3 rapid fire questions, straight off the line.  this guy is serious about the pedals he’s going to buy, maybe…his inquiries are answered promptly.  and what’s this “discount” business?  why would I be the one offering a discount, I’m not a used car salesman.  these are pedals posted on an online classified website, if you want a magical discount, make me an offer.

okay, now he’s starting to number his questions.  I’m growing more concerned that this is turning into some sort of interrogation.  they’re slightly used pedals…on craigslist…for half the price.  this isn’t a mortgage on a house.

ah, another question.  I’m typing a response–wait, he just wrote another e-mail before I could answer his first one.  well, I guess now I should just write him just one e-mail back answering the questions from both his e-mails.  or maybe I should be more like him, sending one e-mail, and then another in rapid succession, which would answer his second e-mail.  I decided against the latter, opting for 1 convenient e-mail, which would answer both of his questions.  I was kind of puzzled by the “knockoffs” line – I posted 2 pictures on the that expanded to over 2000px wide, it’s very obvious that the pedals weren’t fake.  and what does that even mean?  I’ve never even seen fake look keo 2 max pedals before.  sure, there are striking similarities between shimano spd’s and previous generation looks, but really, I assumed that everyone could tell pedals apart.  especially if they were “real”.

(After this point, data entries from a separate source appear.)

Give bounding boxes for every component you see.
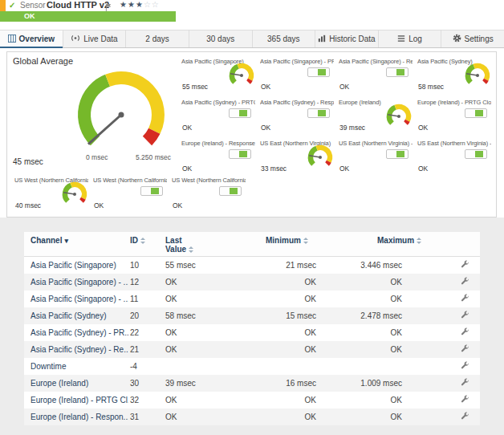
gauge-cell: Asia Pacific (Singapore) - Res...OK <box>336 55 415 96</box>
gauge-cell-value: 55 msec <box>182 83 208 91</box>
id-cell: 32 <box>128 392 161 409</box>
id-cell: 20 <box>128 307 161 324</box>
prtg-sensor-page: ✓ Sensor Cloud HTTP v2 ★★★☆☆ OK Overview… <box>0 0 504 435</box>
dial-gauge-icon <box>227 62 256 91</box>
sort-icon[interactable] <box>303 238 308 244</box>
tab-30-days[interactable]: 30 days <box>189 30 253 47</box>
bar-gauge-icon <box>307 108 330 118</box>
minimum-cell <box>253 358 353 375</box>
maximum-cell: OK <box>353 392 453 409</box>
wrench-icon[interactable] <box>461 361 469 372</box>
wrench-icon[interactable] <box>461 378 469 388</box>
gauge-cell: Asia Pacific (Sydney)58 msec <box>415 55 494 96</box>
last-value-cell: OK <box>161 392 253 409</box>
col-header-maximum[interactable]: Maximum <box>353 232 453 257</box>
channel-cell: Europe (Ireland) <box>24 375 128 392</box>
tab-bar: Overview Live Data 2 days 30 days 365 da… <box>0 30 504 48</box>
tab-live-data[interactable]: Live Data <box>63 30 127 47</box>
channel-cell: Asia Pacific (Singapore) - ... <box>24 291 128 307</box>
wrench-icon[interactable] <box>461 260 469 270</box>
wrench-icon[interactable] <box>461 344 469 355</box>
tab-settings[interactable]: Settings <box>441 30 504 47</box>
columns-icon <box>8 35 16 44</box>
channel-cell: Asia Pacific (Sydney) - PR... <box>24 324 128 341</box>
channel-cell: Europe (Ireland) - PRTG Cl... <box>24 392 128 409</box>
tab-overview[interactable]: Overview <box>0 30 63 47</box>
maximum-cell <box>353 358 453 375</box>
gauge-cell: Europe (Ireland)39 msec <box>336 96 415 137</box>
table-row[interactable]: Asia Pacific (Sydney)2058 msec15 msec2.4… <box>24 307 480 324</box>
sort-icon[interactable] <box>189 246 193 253</box>
left-accent <box>0 0 6 11</box>
gauge-cell-value: OK <box>94 201 104 209</box>
id-cell: 22 <box>128 324 161 341</box>
gauges-panel: Global Average 0 msec 5.250 msec 45 msec… <box>6 51 497 218</box>
id-cell: 10 <box>128 257 161 274</box>
tab-label: Overview <box>19 35 55 43</box>
wrench-icon[interactable] <box>461 294 469 304</box>
tab-2-days[interactable]: 2 days <box>126 30 189 47</box>
table-row[interactable]: Asia Pacific (Singapore) - ...11OKOKOK <box>24 291 480 307</box>
col-header-channel[interactable]: Channel▾ <box>24 232 128 257</box>
bar-gauge-icon <box>229 108 251 118</box>
table-row[interactable]: Asia Pacific (Singapore)1055 msec21 msec… <box>24 257 480 274</box>
table-row[interactable]: Asia Pacific (Sydney) - PR...22OKOKOK <box>24 324 480 341</box>
table-row[interactable]: Downtime-4 <box>24 358 480 375</box>
wrench-icon[interactable] <box>461 327 469 338</box>
bar-gauge-icon <box>386 149 408 159</box>
bar-gauge-icon <box>229 149 251 159</box>
gauge-cell: Asia Pacific (Sydney) - PRTG ...OK <box>179 96 258 137</box>
gauge-cell-title: Europe (Ireland) - PRTG Cloud... <box>417 99 491 106</box>
gauge-cell-title: Europe (Ireland) - Response C... <box>181 140 255 147</box>
maximum-cell: 1.009 msec <box>353 375 453 392</box>
maximum-cell: OK <box>353 341 453 358</box>
table-row[interactable]: Asia Pacific (Sydney) - Re...21OKOKOK <box>24 341 480 358</box>
table-row[interactable]: Europe (Ireland) - Respon...31OKOKOK <box>24 409 480 425</box>
tools-cell <box>453 409 480 425</box>
id-cell: 21 <box>128 341 161 358</box>
tab-historic-data[interactable]: Historic Data <box>315 30 379 47</box>
gauge-cell-title: US East (Northern Virginia) - ... <box>339 140 413 147</box>
id-cell: 12 <box>128 274 161 291</box>
bar-gauge-icon <box>307 67 330 77</box>
wrench-icon[interactable] <box>461 277 469 287</box>
tab-365-days[interactable]: 365 days <box>253 30 316 47</box>
sort-icon[interactable] <box>417 238 421 244</box>
sort-icon[interactable] <box>140 238 145 244</box>
last-value-cell: 58 msec <box>161 307 253 324</box>
maximum-cell: OK <box>353 409 453 425</box>
last-value-cell: 55 msec <box>161 257 253 274</box>
tab-log[interactable]: Log <box>379 30 442 47</box>
dial-gauge-icon <box>60 181 89 209</box>
gauge-cell-value: OK <box>182 165 192 173</box>
broadcast-icon <box>71 34 80 44</box>
id-cell: 11 <box>128 291 161 307</box>
gauge-cell: Europe (Ireland) - PRTG Cloud...OK <box>415 96 494 137</box>
bar-gauge-icon <box>386 67 408 77</box>
sensor-type-label: Sensor <box>20 1 46 10</box>
wrench-icon[interactable] <box>461 395 469 405</box>
gauge-scale-min: 0 msec <box>86 153 108 161</box>
priority-stars[interactable]: ★★★☆☆ <box>120 0 160 9</box>
tab-label: Log <box>408 35 422 43</box>
tab-label: 30 days <box>206 35 234 43</box>
table-row[interactable]: Asia Pacific (Singapore) - ...12OKOKOK <box>24 274 480 291</box>
tab-label: 2 days <box>145 35 169 43</box>
col-header-label: Maximum <box>377 236 414 245</box>
gauge-cell-value: 39 msec <box>339 124 365 132</box>
col-header-id[interactable]: ID <box>128 232 161 257</box>
table-row[interactable]: Europe (Ireland)3039 msec16 msec1.009 ms… <box>24 375 480 392</box>
table-header-row: Channel▾ ID Last Value Minimum Maximum <box>24 232 480 257</box>
tab-label: Historic Data <box>329 35 375 43</box>
table-row[interactable]: Europe (Ireland) - PRTG Cl...32OKOKOK <box>24 392 480 409</box>
id-cell: -4 <box>128 358 161 375</box>
channel-cell: Europe (Ireland) - Respon... <box>24 409 128 425</box>
last-value-cell: OK <box>161 324 253 341</box>
dial-gauge-icon <box>463 62 492 91</box>
channel-cell: Asia Pacific (Sydney) - Re... <box>24 341 128 358</box>
wrench-icon[interactable] <box>461 412 469 422</box>
col-header-minimum[interactable]: Minimum <box>253 232 353 257</box>
wrench-icon[interactable] <box>461 311 469 321</box>
col-header-last-value[interactable]: Last Value <box>161 232 253 257</box>
minimum-cell: 16 msec <box>253 375 353 392</box>
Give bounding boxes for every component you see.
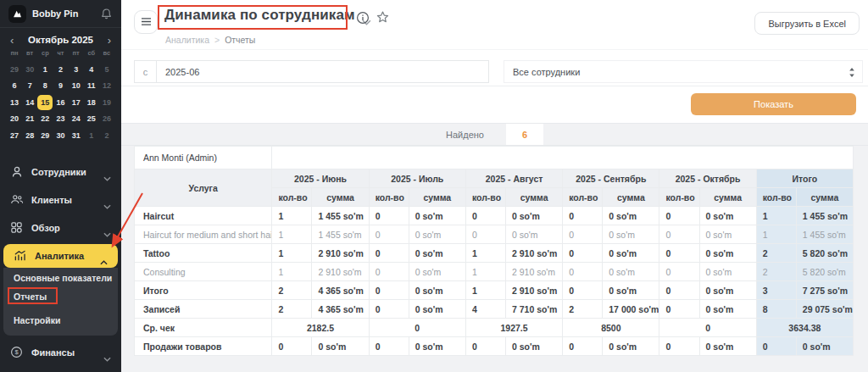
col-header-month: 2025 - Октябрь <box>659 169 756 188</box>
calendar-day[interactable]: 29 <box>37 127 53 144</box>
calendar-day[interactable]: 30 <box>22 61 37 78</box>
calendar-day[interactable]: 16 <box>53 94 68 111</box>
chevron-up-icon <box>100 253 108 258</box>
sidebar-item-finance[interactable]: $ Финансы <box>0 341 121 364</box>
calendar-day-selected[interactable]: 15 <box>37 95 53 110</box>
sidebar-item-employees[interactable]: Сотрудники <box>0 160 121 183</box>
sum-cell: 0 so'm <box>699 225 756 244</box>
calendar-day[interactable]: 11 <box>84 78 99 95</box>
count-cell: 1 <box>272 207 312 225</box>
calendar-day[interactable]: 20 <box>7 111 22 128</box>
calendar-day[interactable]: 2 <box>99 127 114 144</box>
weekday-label: вт <box>22 49 37 57</box>
calendar-day[interactable]: 17 <box>69 94 84 111</box>
page-title: Динамика по сотрудникам <box>164 7 355 24</box>
filter-divider <box>121 86 868 86</box>
calendar-day[interactable]: 23 <box>53 111 68 128</box>
col-header-month: 2025 - Июнь <box>272 169 369 188</box>
service-name-cell: Haircut <box>135 207 272 225</box>
breadcrumb-parent[interactable]: Аналитика <box>165 35 209 45</box>
show-button[interactable]: Показать <box>691 93 856 115</box>
sum-cell: 0 so'm <box>506 207 563 225</box>
top-card: Динамика по сотрудникам Аналитика > Отче… <box>121 0 868 123</box>
count-cell: 1 <box>756 225 796 244</box>
owner-row-spacer <box>272 147 854 169</box>
table-row: Продажи товаров00 so'm00 so'm00 so'm00 s… <box>135 337 854 356</box>
sum-cell: 0 so'm <box>409 244 465 263</box>
col-header-month: 2025 - Август <box>465 169 562 188</box>
submenu-item-key-indicators[interactable]: Основные показатели <box>7 269 114 287</box>
owner-name: Ann Monti (Admin) <box>135 147 272 169</box>
breadcrumb: Аналитика > Отчеты <box>165 35 255 45</box>
chevron-down-icon <box>103 169 111 175</box>
sidebar-item-analytics[interactable]: Аналитика <box>3 244 118 268</box>
calendar-day[interactable]: 25 <box>84 111 99 128</box>
calendar-day[interactable]: 21 <box>22 111 37 128</box>
calendar-day[interactable]: 5 <box>99 61 114 78</box>
calendar-day[interactable]: 7 <box>22 78 37 95</box>
calendar-day[interactable]: 27 <box>7 127 22 144</box>
calendar-day[interactable]: 1 <box>37 61 53 78</box>
calendar-day[interactable]: 14 <box>22 94 37 111</box>
avg-check-cell: 0 <box>659 319 756 337</box>
hamburger-menu-button[interactable] <box>134 10 158 34</box>
sidebar-item-clients[interactable]: Клиенты <box>0 188 121 211</box>
calendar-day[interactable]: 13 <box>7 94 22 111</box>
count-cell: 0 <box>369 337 409 356</box>
count-cell: 0 <box>659 207 699 225</box>
table-row: Haircut for medium and short hair11 455 … <box>135 225 854 244</box>
calendar-day[interactable]: 2 <box>53 61 68 78</box>
service-name-cell: Ср. чек <box>135 319 272 337</box>
service-name-cell: Продажи товаров <box>135 337 272 356</box>
calendar-day[interactable]: 31 <box>69 127 84 144</box>
col-header-count: кол-во <box>272 188 312 207</box>
count-cell: 2 <box>272 281 312 300</box>
calendar-day[interactable]: 8 <box>37 78 53 95</box>
submenu-label: Основные показатели <box>14 273 112 283</box>
calendar-day[interactable]: 6 <box>7 78 22 95</box>
calendar-day[interactable]: 29 <box>7 61 22 78</box>
date-from-field[interactable]: с <box>134 60 489 83</box>
breadcrumb-current[interactable]: Отчеты <box>225 35 255 45</box>
count-cell: 0 <box>369 244 409 263</box>
export-excel-button[interactable]: Выгрузить в Excel <box>754 12 860 35</box>
count-cell: 0 <box>369 207 409 225</box>
sum-cell: 0 so'm <box>506 337 563 356</box>
date-from-input[interactable] <box>157 61 488 82</box>
select-stepper-icon <box>849 66 855 77</box>
count-cell: 0 <box>659 244 699 263</box>
calendar-next-icon[interactable]: › <box>101 35 111 46</box>
calendar-day[interactable]: 3 <box>69 61 84 78</box>
submenu-item-settings[interactable]: Настройки <box>7 311 114 330</box>
star-favorite-icon[interactable] <box>376 10 389 24</box>
calendar-day[interactable]: 24 <box>69 111 84 128</box>
calendar-day[interactable]: 28 <box>22 127 37 144</box>
avg-check-cell: 8500 <box>563 319 659 337</box>
sum-cell: 1 455 so'm <box>796 225 853 244</box>
sum-cell: 0 so'm <box>603 244 659 263</box>
calendar-day[interactable]: 26 <box>99 111 114 128</box>
sum-cell: 7 710 so'm <box>506 300 563 319</box>
report-title-dropdown[interactable]: Динамика по сотрудникам <box>164 7 371 24</box>
sum-cell: 0 so'm <box>603 281 659 300</box>
employee-select[interactable]: Все сотрудники <box>504 60 863 83</box>
calendar-day[interactable]: 1 <box>84 127 99 144</box>
calendar-day[interactable]: 22 <box>37 111 53 128</box>
calendar-day[interactable]: 4 <box>84 61 99 78</box>
calendar-day[interactable]: 30 <box>53 127 68 144</box>
calendar-day[interactable]: 18 <box>84 94 99 111</box>
col-header-sum: сумма <box>506 188 563 207</box>
bell-icon[interactable] <box>100 8 113 20</box>
calendar-day[interactable]: 10 <box>69 78 84 95</box>
calendar-day[interactable]: 12 <box>99 78 114 95</box>
sidebar-item-overview[interactable]: Обзор <box>0 216 121 239</box>
info-icon[interactable] <box>356 11 370 25</box>
calendar-day[interactable]: 19 <box>99 94 114 111</box>
sidebar-item-label: Клиенты <box>31 195 103 205</box>
chevron-down-icon <box>103 197 111 203</box>
submenu-item-reports[interactable]: Отчеты <box>7 287 114 306</box>
calendar-day[interactable]: 9 <box>53 78 68 95</box>
sidebar-item-label: Финансы <box>31 347 103 358</box>
calendar-prev-icon[interactable]: ‹ <box>10 35 20 46</box>
sum-cell: 0 so'm <box>603 337 659 356</box>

sweet, progress.  but I’m still feeling a bit skeptical about his purchase…maybe it’s because he’s still firing off questions like a detective.

wait, what?  thank you for playing 20 questions with me, and the answer is ‘yes!’, I’d love to take you on a cruise to mexico, a retail value package of $10,000, wahoo!  and I’ll really feel offended if you decline.

buying pedals is so hard, I totally understand his inability to comprehend the situation fully, and respect his decision to back out of a purchase.  except not.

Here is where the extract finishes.